Among the entries below, extract exactly the lines that run from the one with "إستراتيجيات التسويق الإلكتروني" through the one with "التواصل الاجتماعي مثل الفيسبوك وتويتر", both ends included.

*** Opening of DATA PROVIDED ***

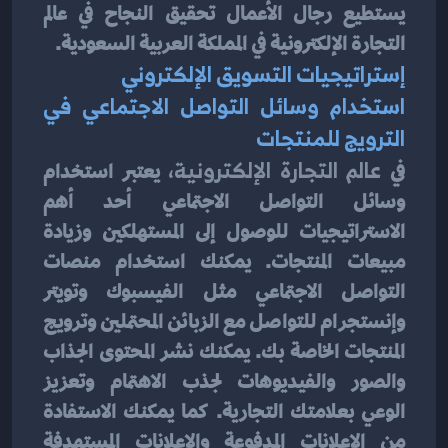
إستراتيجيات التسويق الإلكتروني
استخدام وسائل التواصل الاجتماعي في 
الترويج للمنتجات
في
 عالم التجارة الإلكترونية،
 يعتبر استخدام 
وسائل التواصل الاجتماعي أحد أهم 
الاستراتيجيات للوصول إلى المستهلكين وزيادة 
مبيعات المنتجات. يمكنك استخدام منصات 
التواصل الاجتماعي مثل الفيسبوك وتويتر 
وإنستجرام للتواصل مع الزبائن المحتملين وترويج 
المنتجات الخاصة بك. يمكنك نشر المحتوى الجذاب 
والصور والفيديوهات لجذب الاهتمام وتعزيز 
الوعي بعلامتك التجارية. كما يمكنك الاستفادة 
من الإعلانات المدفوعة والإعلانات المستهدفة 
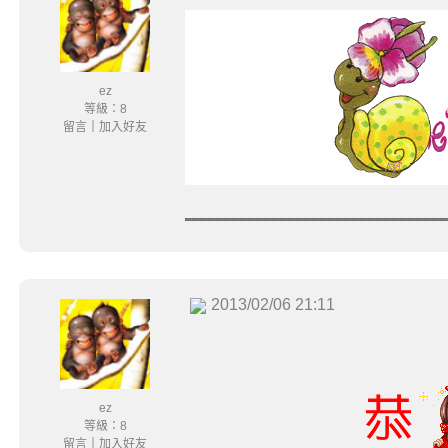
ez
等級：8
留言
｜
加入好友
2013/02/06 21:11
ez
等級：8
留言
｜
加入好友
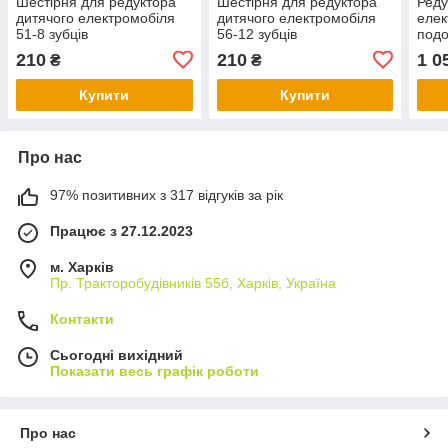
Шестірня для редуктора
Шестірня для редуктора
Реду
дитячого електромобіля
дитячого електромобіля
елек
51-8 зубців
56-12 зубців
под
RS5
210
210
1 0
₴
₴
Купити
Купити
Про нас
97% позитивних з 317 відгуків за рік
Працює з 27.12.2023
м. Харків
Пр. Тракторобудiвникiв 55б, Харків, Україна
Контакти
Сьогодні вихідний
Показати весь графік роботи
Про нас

*** Close of DATA PROVIDED ***
*** Opening of DATA PROVIDED ***

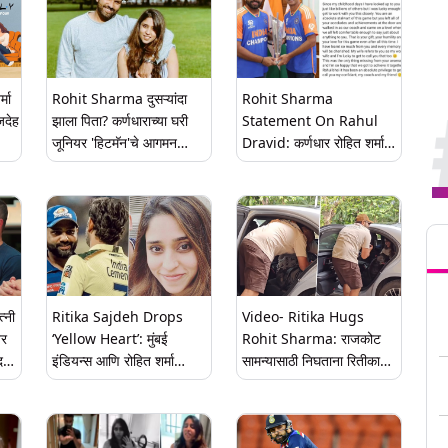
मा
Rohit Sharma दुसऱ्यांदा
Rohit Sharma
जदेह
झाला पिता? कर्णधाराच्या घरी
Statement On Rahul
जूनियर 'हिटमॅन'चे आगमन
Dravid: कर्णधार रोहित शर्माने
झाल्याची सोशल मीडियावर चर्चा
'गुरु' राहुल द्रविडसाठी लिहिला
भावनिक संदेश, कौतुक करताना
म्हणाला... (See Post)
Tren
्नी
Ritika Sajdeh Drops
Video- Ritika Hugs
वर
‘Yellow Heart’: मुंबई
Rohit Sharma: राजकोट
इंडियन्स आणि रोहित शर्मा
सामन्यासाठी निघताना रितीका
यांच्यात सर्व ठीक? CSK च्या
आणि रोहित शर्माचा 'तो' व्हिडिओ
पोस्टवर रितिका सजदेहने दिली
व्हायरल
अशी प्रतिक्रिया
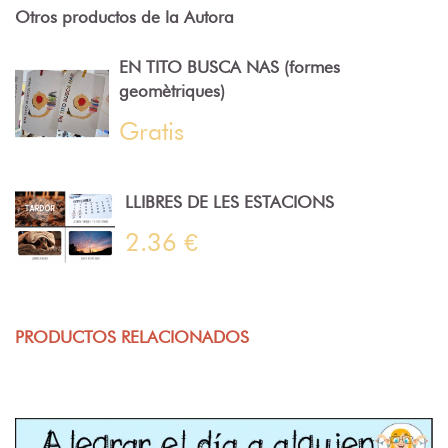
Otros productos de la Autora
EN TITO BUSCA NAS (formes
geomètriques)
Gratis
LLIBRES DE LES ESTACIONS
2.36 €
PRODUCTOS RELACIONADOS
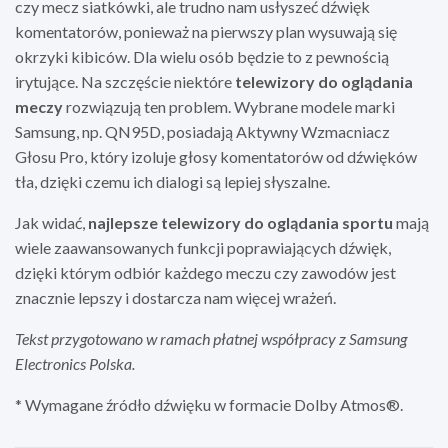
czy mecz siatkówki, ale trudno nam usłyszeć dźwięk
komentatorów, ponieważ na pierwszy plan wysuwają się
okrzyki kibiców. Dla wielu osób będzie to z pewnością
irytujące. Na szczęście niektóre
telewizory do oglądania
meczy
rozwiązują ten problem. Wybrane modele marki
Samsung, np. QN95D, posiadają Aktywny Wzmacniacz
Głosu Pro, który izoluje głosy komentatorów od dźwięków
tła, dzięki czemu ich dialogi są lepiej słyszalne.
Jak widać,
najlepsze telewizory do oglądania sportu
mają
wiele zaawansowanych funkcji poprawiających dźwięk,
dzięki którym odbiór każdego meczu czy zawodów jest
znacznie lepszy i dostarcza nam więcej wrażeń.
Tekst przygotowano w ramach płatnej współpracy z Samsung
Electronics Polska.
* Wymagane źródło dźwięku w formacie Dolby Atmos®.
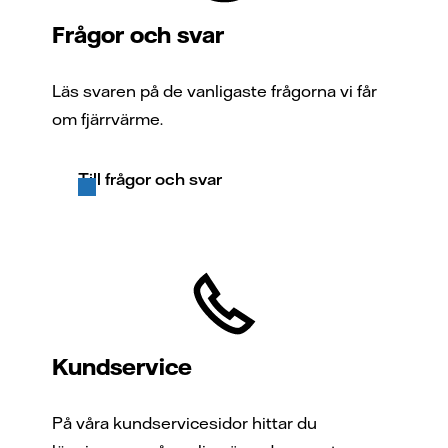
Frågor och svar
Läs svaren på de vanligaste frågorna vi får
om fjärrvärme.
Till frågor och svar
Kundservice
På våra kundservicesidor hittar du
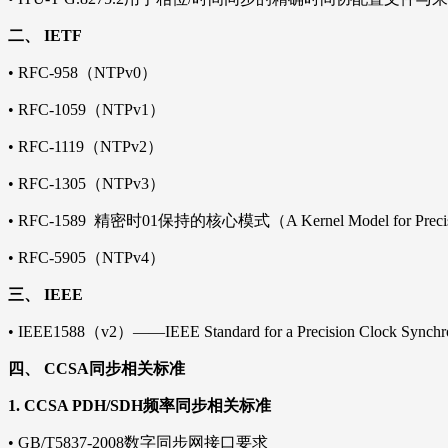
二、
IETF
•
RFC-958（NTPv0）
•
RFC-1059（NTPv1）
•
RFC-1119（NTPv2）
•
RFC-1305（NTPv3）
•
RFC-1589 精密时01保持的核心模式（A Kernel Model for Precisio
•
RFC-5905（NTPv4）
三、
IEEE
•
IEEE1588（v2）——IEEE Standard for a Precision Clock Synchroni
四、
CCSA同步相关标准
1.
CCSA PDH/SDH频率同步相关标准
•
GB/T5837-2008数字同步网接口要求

*** Close of DATA PROVIDED ***
*** Opening of DATA PROVIDED ***

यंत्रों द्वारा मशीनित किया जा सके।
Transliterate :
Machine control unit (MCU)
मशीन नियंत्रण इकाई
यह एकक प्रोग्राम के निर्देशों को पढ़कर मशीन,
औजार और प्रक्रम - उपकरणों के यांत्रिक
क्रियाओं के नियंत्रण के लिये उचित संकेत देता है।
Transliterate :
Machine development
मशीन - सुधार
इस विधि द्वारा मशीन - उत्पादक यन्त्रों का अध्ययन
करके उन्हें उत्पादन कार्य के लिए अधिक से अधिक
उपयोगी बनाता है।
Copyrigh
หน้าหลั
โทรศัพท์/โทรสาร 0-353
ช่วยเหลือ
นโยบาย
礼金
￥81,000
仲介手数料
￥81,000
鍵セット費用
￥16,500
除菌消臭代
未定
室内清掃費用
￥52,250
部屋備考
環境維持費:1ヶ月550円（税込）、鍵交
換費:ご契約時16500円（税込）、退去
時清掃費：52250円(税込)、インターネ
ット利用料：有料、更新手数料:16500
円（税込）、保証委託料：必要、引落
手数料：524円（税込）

*** Close of DATA PROVIDED ***

OUTPUT BELOW:
إستراتيجيات التسويق الإلكتروني
استخدام وسائل التواصل الاجتماعي في 
الترويج للمنتجات
في
 عالم التجارة الإلكترونية،
 يعتبر استخدام 
وسائل التواصل الاجتماعي أحد أهم 
الاستراتيجيات للوصول إلى المستهلكين وزيادة 
مبيعات المنتجات. يمكنك استخدام منصات 
التواصل الاجتماعي مثل الفيسبوك وتويتر 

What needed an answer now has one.